On Thursday 24 June 2010 18:28:42 Matthew Toseland wrote:
> On Thursday 24 June 2010 04:05:48 Evan Daniel wrote:
> > On Wed, Jun 23, 2010 at 5:43 PM, Matthew Toseland
> > <t...@amphibian.dyndns.org> wrote:
> > > On Wednesday 23 June 2010 20:33:50 Sich wrote:
> > >> Le 23/06/2010 21:01, Matthew Toseland a écrit :
> > >> > Insert a random, safe key
> > >> > This is much safer than the first option, but the key will be 
> > >> > different every time you or somebody else inserts the key. Use this if 
> > >> > you are the original source of some sensitive data.
> > >> >
> > >> >
> > >> Very interesting for filesharing if we split the file.
> > >> When some chunk are lost, you have only to reinsert those who are
> > >> lost... But then we use much datastore... But it's more secure...
> > >> Loosing datastore space is a big problem no ?
> > >
> > > If some people use the new key and some use the old then it's a problem. 
> > > If everyone uses one or the other it isn't.
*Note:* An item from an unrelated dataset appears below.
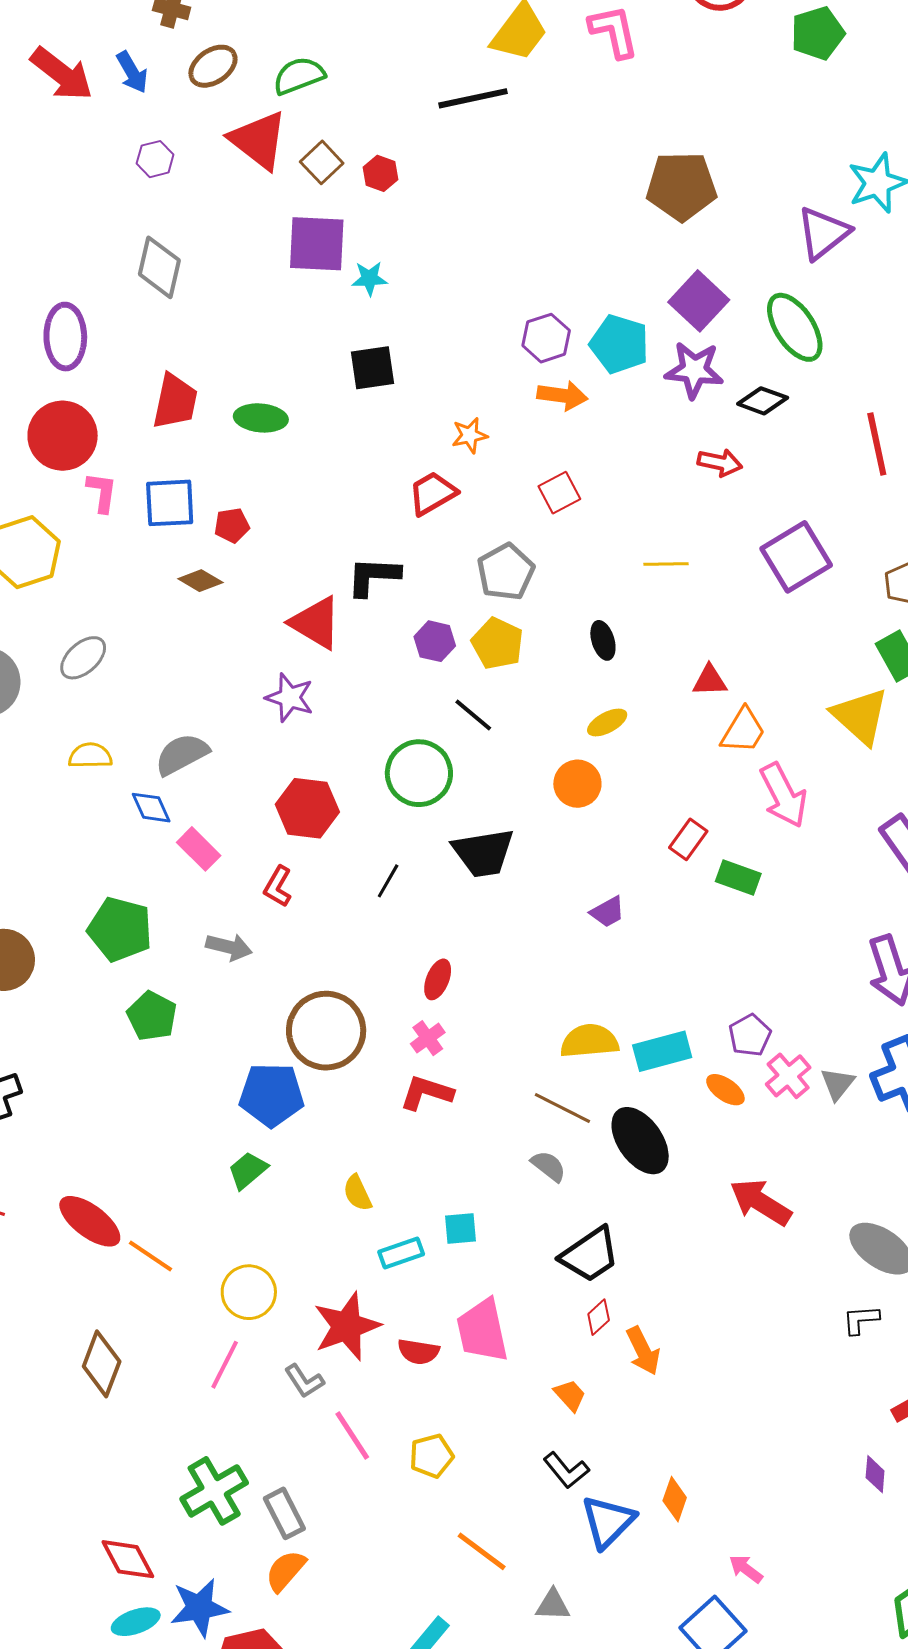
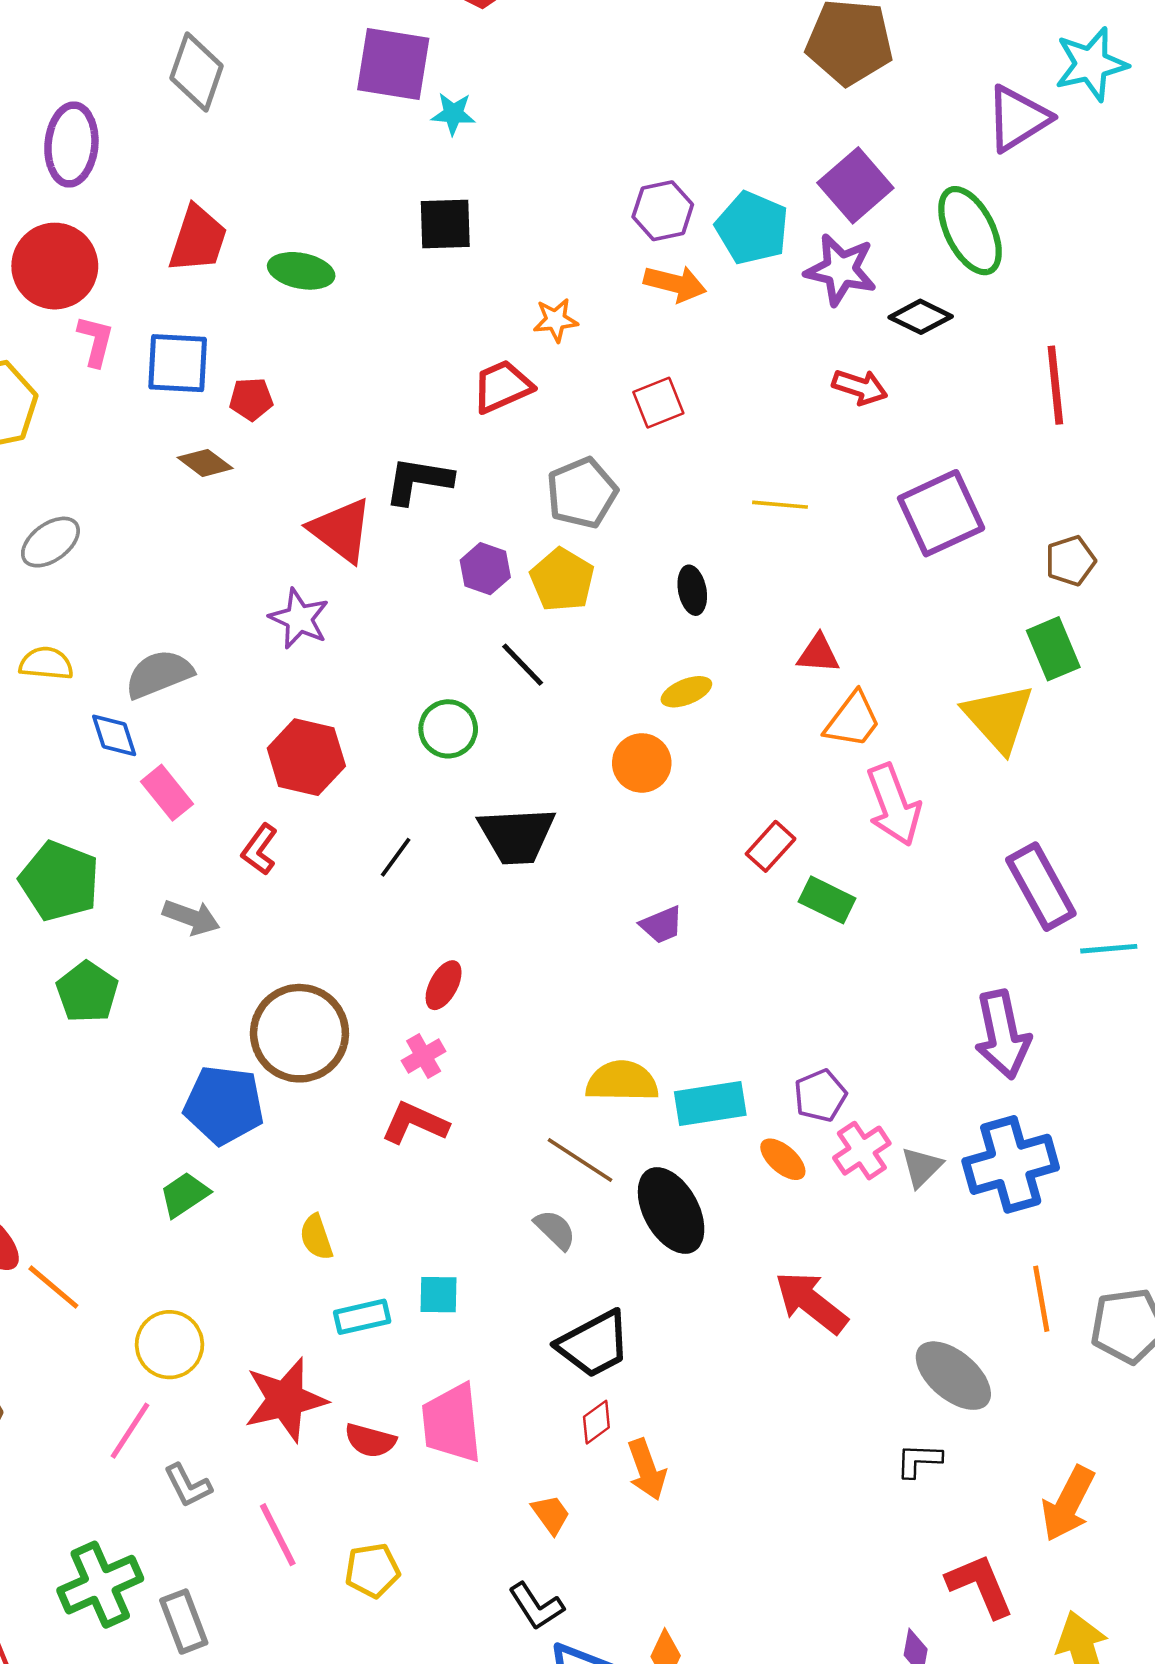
green circle: (419, 773) -> (448, 729), size x0.7
gray L-shape: (304, 1381) -> (188, 1485), moved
I guess this is another 
> > > reason to use par files etc (ugh).
> > >
> > > The next round of major changes (probably in 1255) will introduce 
> > > cross-segment redundancy which should improve the reliability of  really 
> > > big files.
> > >
> > > Long term we may have selective reinsert support, but of course that 
> > > would be nearly as unsafe as reinserting the whole file to the same key 
> > > ...
> > >
> > > If you're building a reinsert-on-demand based filesharing system let me 
> > > know if you need any specific functionality...
> > 
> > The obvious intermediate is to reinsert a small portion of a file.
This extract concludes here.